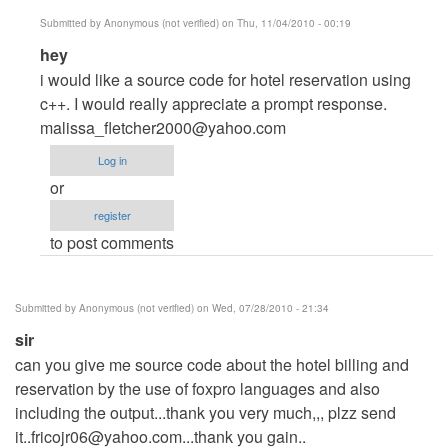
by
Submitted by
Anonymous (not verified)
on Thu, 11/04/2010 - 00:19
mrhumble
In
hey
reply
i would like a source code for hotel reservation using
to
c++. I would really appreciate a prompt response.
Hotel
malissa_fletcher2000@yahoo.com
Reservation
Log in
and
or
Billing
register
System
to post comments
by
mrhumble
Submitted by
Anonymous (not verified)
on Wed, 07/28/2010 - 21:34
sir
can you give me source code about the hotel billing and
reservation by the use of foxpro languages and also
including the output...thank you very much,,, plzz send
it..fricojr06@yahoo.com...thank
you gain..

|---|

Task instructions: Set down all of the entries exactly as they stand, without any image.

Exercise output:
by
Submitted by
Anonymous (not verified)
on Thu, 11/04/2010 - 00:19
mrhumble
In
hey
reply
i would like a source code for hotel reservation using
to
c++. I would really appreciate a prompt response.
Hotel
malissa_fletcher2000@yahoo.com
Reservation
Log in
and
or
Billing
register
System
to post comments
by
mrhumble
Submitted by
Anonymous (not verified)
on Wed, 07/28/2010 - 21:34
sir
can you give me source code about the hotel billing and
reservation by the use of foxpro languages and also
including the output...thank you very much,,, plzz send
it..fricojr06@yahoo.com...thank
you gain..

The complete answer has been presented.